De la cima de la colina Jesse Corn gritó:

– ¿Lydia? ¿Dónde estás?

– Shhh -le advirtió nuevamente el muchacho, con ojos bien abiertos y un destello de locura-. Grita y te haré mucho daño. ¿Lo comprendes? ¿Lo comprendes bien? -se llevó la mano al bolsillo y le mostró un cuchillo.

Ella dijo que sí con la cabeza.

Él la arrastró hacia el río.

Oh, allí no. Por favor, no, pensó dirigiéndose a su ángel guardián. No dejes que me lleve allí.

Al norte del Paquo…

Lydia miró hacia atrás y vio a Jesse Corn parado al lado de la carretera, a una distancia de casi cien metros, haciendo sombra sobre sus ojos con una mano, oteando el panorama.

– ¿Lydia? -llamó.

El muchacho la empujó más rápido.

– ¡Por Dios, ven!

– ¡Eh! -gritó Jesse, viéndolos por fin. Comenzó a bajar la colina.

Pero ya estaban a la orilla del río, donde el chico había escondido un pequeño esquife bajo algunas raíces y hierbas. Tiró a Lydia dentro del bote y se alejó de la orilla, remando fuerte hacia el lado más lejano del río. Encalló el bote y la sacó de un tirón. Luego la arrastró hacia los bosques.

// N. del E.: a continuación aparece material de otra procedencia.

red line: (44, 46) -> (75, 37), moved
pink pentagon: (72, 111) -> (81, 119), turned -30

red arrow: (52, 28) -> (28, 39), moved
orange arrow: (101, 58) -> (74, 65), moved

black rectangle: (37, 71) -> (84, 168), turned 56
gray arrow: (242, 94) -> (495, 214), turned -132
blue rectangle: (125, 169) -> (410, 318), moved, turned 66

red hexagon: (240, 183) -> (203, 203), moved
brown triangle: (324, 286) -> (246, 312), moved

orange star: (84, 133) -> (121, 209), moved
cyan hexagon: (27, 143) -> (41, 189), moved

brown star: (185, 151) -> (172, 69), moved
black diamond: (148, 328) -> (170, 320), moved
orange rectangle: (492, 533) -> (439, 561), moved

– ¿Adonde vamos? -susurró.

– A ver a Mary Beth. Vas a estar con ella.

– ¿Por qué? -murmuró Lydia, que ahora lloraba-. ¿Por qué yo?

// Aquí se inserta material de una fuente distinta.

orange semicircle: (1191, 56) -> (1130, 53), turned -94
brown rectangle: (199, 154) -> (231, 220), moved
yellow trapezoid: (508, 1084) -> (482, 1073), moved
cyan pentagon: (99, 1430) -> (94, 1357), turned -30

Pero él no dijo nada más, sólo hizo sonar sus uñas distraídamente y la arrastró tras de sí.

* * *

– Ed -exclamó Jesse Corn con urgencia a través del transmisor-. Oh, es un lío. Tiene a Lydia. Lo perdí.

– ¿Qué tiene a quién? -Jadeando por el esfuerzo, Ed Schaeffer se detuvo. Había comenzado a correr hacia el río cuando escuchó el grito.

– Lydia Johansson. La tiene a ella también.

– Mierda -murmuró el pesado policía, que maldecía con tanta frecuencia como sacaba el arma de la cartuchera-. ¿Por qué lo haría?

– Está loco -dijo Jesse-. Esa es la razón. Está más allá del río y se dirige a donde estás.

– Bien. -Ed pensó durante un momento-. Probablemente volverá aquí para sacar las cosas del refugio. Me esconderé dentro, lo agarraré cuando entre. ¿Tiene un arma?

– No pude ver.

Ed suspiró.

– Bien, entonces…Ven aquí tan pronto como puedas. Llama a Jim también.

– Ya lo hice.

Ed soltó el rojo botón del transmisor y miró hacia el río por encima del matorral. No había señales del chico ni de su nueva víctima. Jadeando, corrió de vuelta al refugio y buscó la puerta. La abrió de una patada. La madera se deslizó hacia adentro con un quejido y Ed entró rápido, arrodillándose frente a la abertura.

Estaba tan excitado y tenía tanto miedo, se concentraba tanto en lo que estaba a punto de hacer cuando el muchacho llegara, que al principio no prestó atención alguna a los dos o tres pequeños puntos negros y amarillos que zumbaban frente a su cara. O al cosquilleo que comenzó en su cuello y fue bajando por su columna.